Subzero ARM: addProlog/addEpilogue -- share some code with x86. Split out some of the addProlog code from x86 and reuse that for ARM. Mainly, the code that doesn't concern preserved registers or stack arguments is split out. ARM push and pop take a whole list of registers (not necessarily consecutive, but should be in ascending order). There is also "vpush" for callee-saved float/vector registers but we do not handle that yet (the register numbers for that have to be consecutive). Enable some of the int-arg.ll tests, which relied on addPrologue's finishArgumentLowering to pull from the correct argument stack slot. Test some of the frame pointer usage (push/pop) when handling a variable sized alloca. Also change the classification of LR, and PC so that they are not "CalleeSave". We don't want to push LR if it isn't overwritten by another call.
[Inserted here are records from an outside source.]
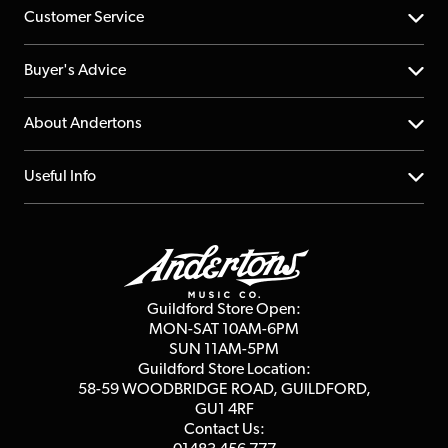
Customer Service
Help Centre
Buyer's Advice
Returns
YouTube Channel
About Andertons
Account
FAQs
About us
Useful Info
Repairs & Servicing
Finance
Guildford Store
Delivery Info
Education & B2b
Guides
Careers
Second Hand FAQ
Privacy Policy
Blog
Competitions
Guildford Store Open:
Click & Collect
MON-SAT 10AM-6PM
Customer Reviews
SUN 11AM-5PM
Events
Terms & Conditions
Guildford Store Location:
58-59 WOODBRIDGE
ROAD, GUILDFORD,
Affiliate Program
Loyalty Points
GU1 4RF
Contact Us:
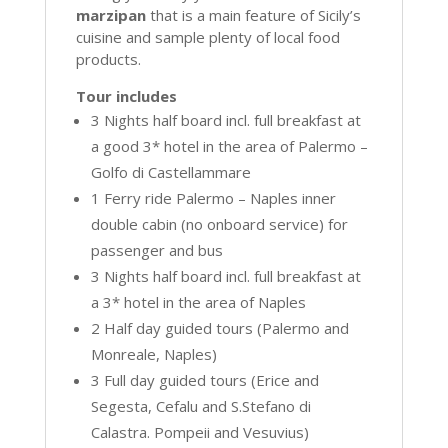
marzipan
that is a main feature of Sicily’s
cuisine and sample plenty of local food
products.
Tour includes
3 Nights half board incl. full breakfast at
a good 3* hotel in the area of Palermo –
Golfo di Castellammare
1 Ferry ride Palermo – Naples inner
double cabin (no onboard service) for
passenger and bus
3 Nights half board incl. full breakfast at
a 3* hotel in the area of Naples
2 Half day guided tours (Palermo and
Monreale, Naples)
3 Full day guided tours (Erice and
Segesta, Cefalu and S.Stefano di
Calastra. Pompeii and Vesuvius)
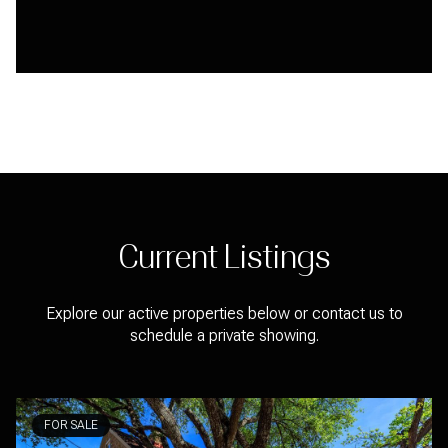
Current Listings
Explore our active properties below or contact us to
schedule a private showing.
FOR SALE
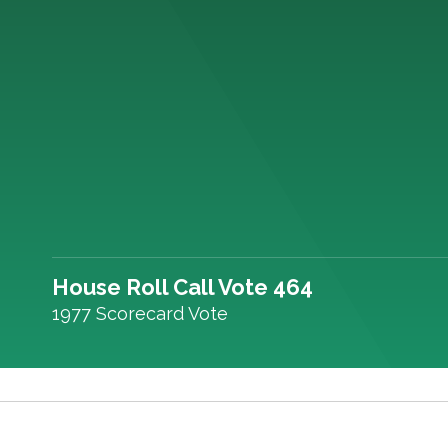
House Roll Call Vote 464
1977 Scorecard Vote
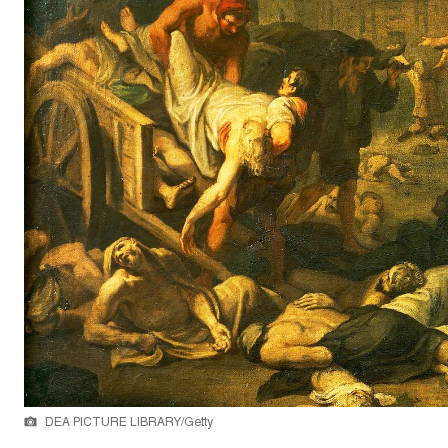
DEA PICTURE LIBRARY/Getty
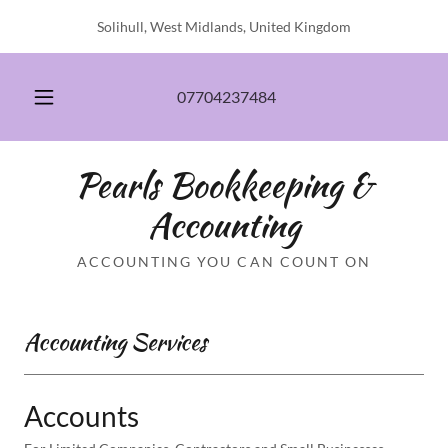
Solihull, West Midlands, United Kingdom
07704237484
Pearls Bookkeeping &
Accounting
ACCOUNTING YOU CAN COUNT ON
Accounting Services
Accounts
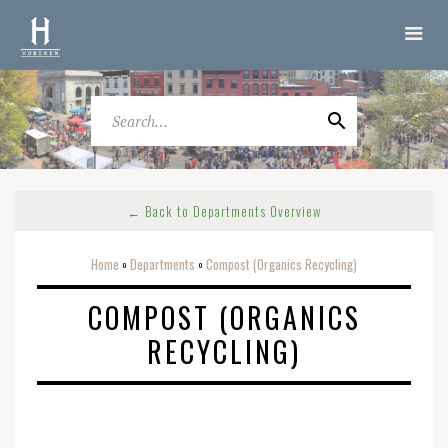
← Back to Departments Overview
Home
Departments
Compost (Organics Recycling)
o
o
COMPOST (ORGANICS
RECYCLING)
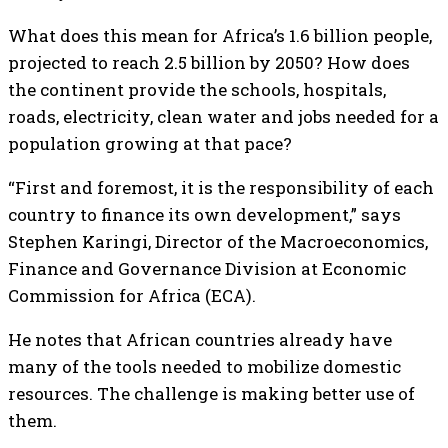
What does this mean for Africa’s 1.6 billion people,
projected to reach 2.5 billion by 2050? How does
the continent provide the schools, hospitals,
roads, electricity, clean water and jobs needed for a
population growing at that pace?
“First and foremost, it is the responsibility of each
country to finance its own development,” says
Stephen Karingi, Director of the Macroeconomics,
Finance and Governance Division at Economic
Commission for Africa (ECA).
He notes that African countries already have
many of the tools needed to mobilize domestic
resources. The challenge is making better use of
them.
It will certainly be "used" by the return however. The prologue code only checks if a CalleeSave register is used somewhere before deciding to preserve it. We could make that stricter and check if the register is also written to, but there are some additional writes that are not visible till after the push/pop are generated (e.g., copy from argument stack slot to the argument register). Instead, keep checking use only, and handle LR as a special case (IsLeafFunction). BUG= https://code.google.com/p/nativeclient/issues/detail?id=4076 R=stichnot@chromium.org Review URL: https://codereview.chromium.org/1159013002

commit: 0fa6c5a062f465360448a672abed3b916b413ca8 [log] [tgz]
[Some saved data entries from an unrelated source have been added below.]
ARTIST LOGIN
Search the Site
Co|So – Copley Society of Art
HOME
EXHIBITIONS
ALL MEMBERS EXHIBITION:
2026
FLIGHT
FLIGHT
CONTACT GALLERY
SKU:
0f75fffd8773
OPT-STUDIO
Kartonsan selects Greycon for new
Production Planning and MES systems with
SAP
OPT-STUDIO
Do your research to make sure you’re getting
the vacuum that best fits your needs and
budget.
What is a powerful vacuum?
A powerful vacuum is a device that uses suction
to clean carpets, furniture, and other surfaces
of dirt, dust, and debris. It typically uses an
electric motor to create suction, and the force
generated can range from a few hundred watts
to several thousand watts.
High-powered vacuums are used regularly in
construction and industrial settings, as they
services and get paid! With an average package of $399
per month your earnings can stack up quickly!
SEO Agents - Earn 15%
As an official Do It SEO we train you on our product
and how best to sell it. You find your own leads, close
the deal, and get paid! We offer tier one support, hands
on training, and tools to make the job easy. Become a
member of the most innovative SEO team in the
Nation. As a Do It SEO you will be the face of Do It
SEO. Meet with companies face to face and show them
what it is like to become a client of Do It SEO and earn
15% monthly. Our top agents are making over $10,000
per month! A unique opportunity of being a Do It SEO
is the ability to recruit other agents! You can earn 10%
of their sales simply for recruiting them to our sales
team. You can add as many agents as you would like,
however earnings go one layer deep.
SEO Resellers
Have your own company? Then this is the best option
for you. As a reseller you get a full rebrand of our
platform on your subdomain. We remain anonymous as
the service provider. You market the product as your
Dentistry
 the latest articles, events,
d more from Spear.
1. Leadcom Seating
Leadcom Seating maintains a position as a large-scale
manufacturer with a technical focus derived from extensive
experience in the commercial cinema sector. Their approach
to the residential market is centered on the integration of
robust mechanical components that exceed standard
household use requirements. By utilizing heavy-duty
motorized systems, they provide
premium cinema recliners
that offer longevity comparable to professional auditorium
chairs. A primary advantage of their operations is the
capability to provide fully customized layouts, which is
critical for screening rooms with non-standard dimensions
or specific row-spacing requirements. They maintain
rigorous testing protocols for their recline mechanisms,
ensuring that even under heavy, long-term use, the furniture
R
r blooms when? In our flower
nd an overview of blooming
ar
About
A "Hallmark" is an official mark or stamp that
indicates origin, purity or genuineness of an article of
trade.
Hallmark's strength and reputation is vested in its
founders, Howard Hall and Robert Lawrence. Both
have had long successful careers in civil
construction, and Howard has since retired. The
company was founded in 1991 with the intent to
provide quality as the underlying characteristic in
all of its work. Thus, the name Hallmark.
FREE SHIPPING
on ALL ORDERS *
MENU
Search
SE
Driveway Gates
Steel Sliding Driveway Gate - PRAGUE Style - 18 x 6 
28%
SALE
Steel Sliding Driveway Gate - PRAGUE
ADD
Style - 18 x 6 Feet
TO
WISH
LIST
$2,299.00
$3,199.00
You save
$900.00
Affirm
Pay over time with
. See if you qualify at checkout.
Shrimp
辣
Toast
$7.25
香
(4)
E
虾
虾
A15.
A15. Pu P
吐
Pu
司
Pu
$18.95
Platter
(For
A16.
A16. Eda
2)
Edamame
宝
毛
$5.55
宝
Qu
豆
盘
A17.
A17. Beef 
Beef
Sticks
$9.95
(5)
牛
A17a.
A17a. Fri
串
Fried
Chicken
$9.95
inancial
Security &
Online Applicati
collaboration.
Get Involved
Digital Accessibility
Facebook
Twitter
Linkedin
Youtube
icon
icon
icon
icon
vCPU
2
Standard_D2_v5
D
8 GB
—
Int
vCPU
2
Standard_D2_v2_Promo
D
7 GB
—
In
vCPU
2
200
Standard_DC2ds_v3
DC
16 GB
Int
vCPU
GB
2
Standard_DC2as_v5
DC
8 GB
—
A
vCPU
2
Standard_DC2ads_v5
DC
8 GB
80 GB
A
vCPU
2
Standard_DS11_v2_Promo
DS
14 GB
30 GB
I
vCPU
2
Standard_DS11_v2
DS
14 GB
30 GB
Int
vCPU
author: Jan Voung <jvoung@chromium.org> Mon Jun 01 11:04:04 2015 -0700
committer: Jan Voung <jvoung@chromium.org> Mon Jun 01 11:04:04 2015 -0700
tree: a20e79ef942d5c211cb1fa4633ca4fc53d824005
parent: c77f817f923b2fcbf043da76e1a3066f7729aef2 [diff] [blame]
diff --git a/src/IceTargetLoweringARM32.cpp b/src/IceTargetLoweringARM32.cpp
index 2305a1b..e160a3c 100644
--- a/src/IceTargetLoweringARM32.cpp
+++ b/src/IceTargetLoweringARM32.cpp

@@ -126,10 +126,17 @@
 // Stack alignment
 const uint32_t ARM32_STACK_ALIGNMENT_BYTES = 16;
 
+// Value is in bytes. Return Value adjusted to the next highest multiple
+// of the stack alignment.
+uint32_t applyStackAlignment(uint32_t Value) {
+  return Utils::applyAlignment(Value, ARM32_STACK_ALIGNMENT_BYTES);
+}
+
 } // end of anonymous namespace
 
 TargetARM32::TargetARM32(Cfg *Func)
-    : TargetLowering(Func), UsesFramePointer(false) {
+    : TargetLowering(Func), UsesFramePointer(false), NeedsStackAlignment(false),
+      MaybeLeafFunc(true), SpillAreaSizeBytes(0) {
   // TODO: Don't initialize IntegerRegisters and friends every time.
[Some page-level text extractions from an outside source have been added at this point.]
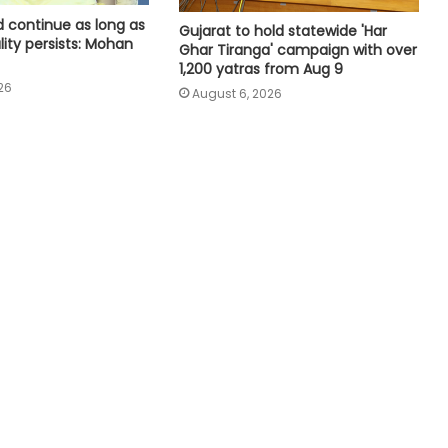
as chairperson of TPCC social
 continue as long as
Gujarat to hold statewide 'Har
media department
lity persists: Mohan
Ghar Tiranga' campaign with over
1,200 yatras from Aug 9
26
Raj CM Sharma discusses
August 6, 2026
cooperative sector and border
area development issues with HM
Shah (Ld)
Medico brain-dead after drunk
youth ran over with car at Andhra
mall
Even minor lapse can undermine
trust: MP Election Commissioner to
poll officials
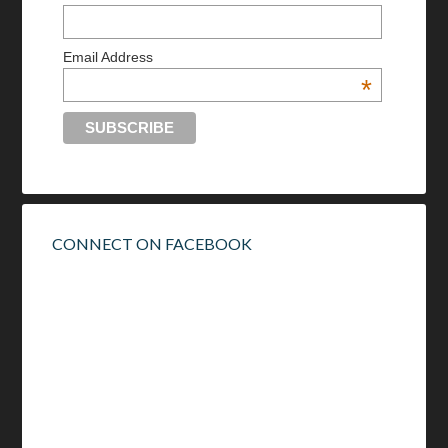
Email Address
*
CONNECT ON FACEBOOK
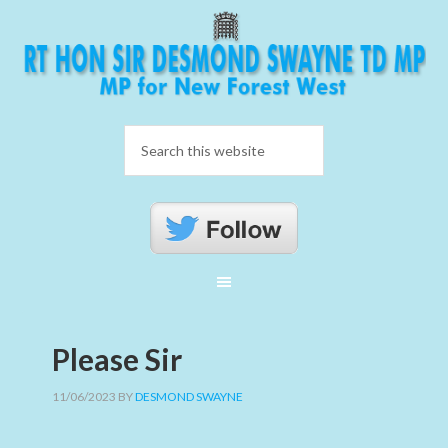
Please Sir
11/06/2023
BY
DESMOND SWAYNE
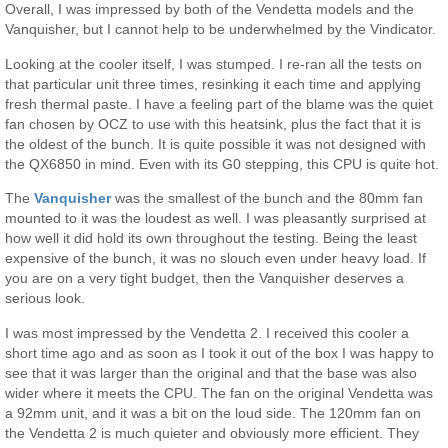
Overall, I was impressed by both of the Vendetta models and the
Vanquisher, but I cannot help to be underwhelmed by the Vindicator.
Looking at the cooler itself, I was stumped. I re-ran all the tests on
that particular unit three times, resinking it each time and applying
fresh thermal paste. I have a feeling part of the blame was the quiet
fan chosen by OCZ to use with this heatsink, plus the fact that it is
the oldest of the bunch. It is quite possible it was not designed with
the QX6850 in mind. Even with its G0 stepping, this CPU is quite hot.
The
Vanquisher
was the smallest of the bunch and the 80mm fan
mounted to it was the loudest as well. I was pleasantly surprised at
how well it did hold its own throughout the testing. Being the least
expensive of the bunch, it was no slouch even under heavy load. If
you are on a very tight budget, then the Vanquisher deserves a
serious look.
I was most impressed by the Vendetta 2. I received this cooler a
short time ago and as soon as I took it out of the box I was happy to
see that it was larger than the original and that the base was also
wider where it meets the CPU. The fan on the original Vendetta was
a 92mm unit, and it was a bit on the loud side. The 120mm fan on
the Vendetta 2 is much quieter and obviously more efficient. They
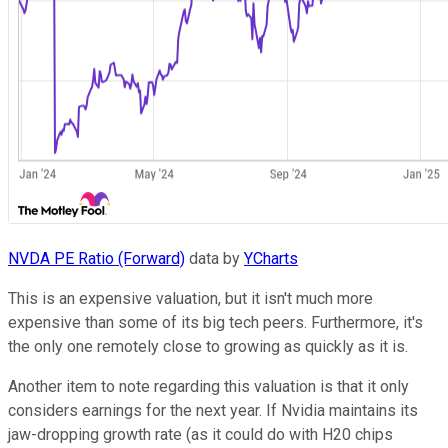
NVDA PE Ratio (Forward)
data by
YCharts
This is an expensive valuation, but it isn't much more
expensive than some of its big tech peers. Furthermore, it's
the only one remotely close to growing as quickly as it is.
Another item to note regarding this valuation is that it only
considers earnings for the next year. If Nvidia maintains its
jaw-dropping growth rate (as it could do with H20 chips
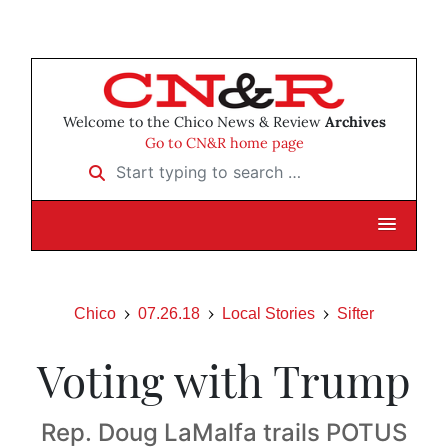
Welcome to the Chico News & Review
Archives
Go to CN&R home page
Start typing to search …
Chico
07.26.18
Local Stories
Sifter
Voting with Trump
Rep. Doug LaMalfa trails POTUS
   // Instead, initialize in some sort of static initializer for the
   // class.
@@ -396,21 +403,21 @@
     } else if (Ty == IceType_i64) {
       if (NumGPRRegsUsed >= ARM32_MAX_GPR_ARG)
         continue;
-      int32_t RegLo = RegARM32::Reg_r0 + NumGPRRegsUsed;
-      int32_t RegHi = 0;
-      ++NumGPRRegsUsed;
+      int32_t RegLo;
+      int32_t RegHi;
       // Always start i64 registers at an even register, so this may end
       // up padding away a register.
-      if (RegLo % 2 != 0) {
-        ++RegLo;
+      if (NumGPRRegsUsed % 2 != 0) {
         ++NumGPRRegsUsed;
       }
-      // If this leaves us without room to consume another register,
-      // leave any previously speculatively consumed registers as consumed.
-      if (NumGPRRegsUsed >= ARM32_MAX_GPR_ARG)
-        continue;
+      RegLo = RegARM32::Reg_r0 + NumGPRRegsUsed;
+      ++NumGPRRegsUsed;
       RegHi = RegARM32::Reg_r0 + NumGPRRegsUsed;
       ++NumGPRRegsUsed;
+      // If this bumps us past the boundary, don't allocate to a register
+      // and leave any previously speculatively consumed registers as consumed.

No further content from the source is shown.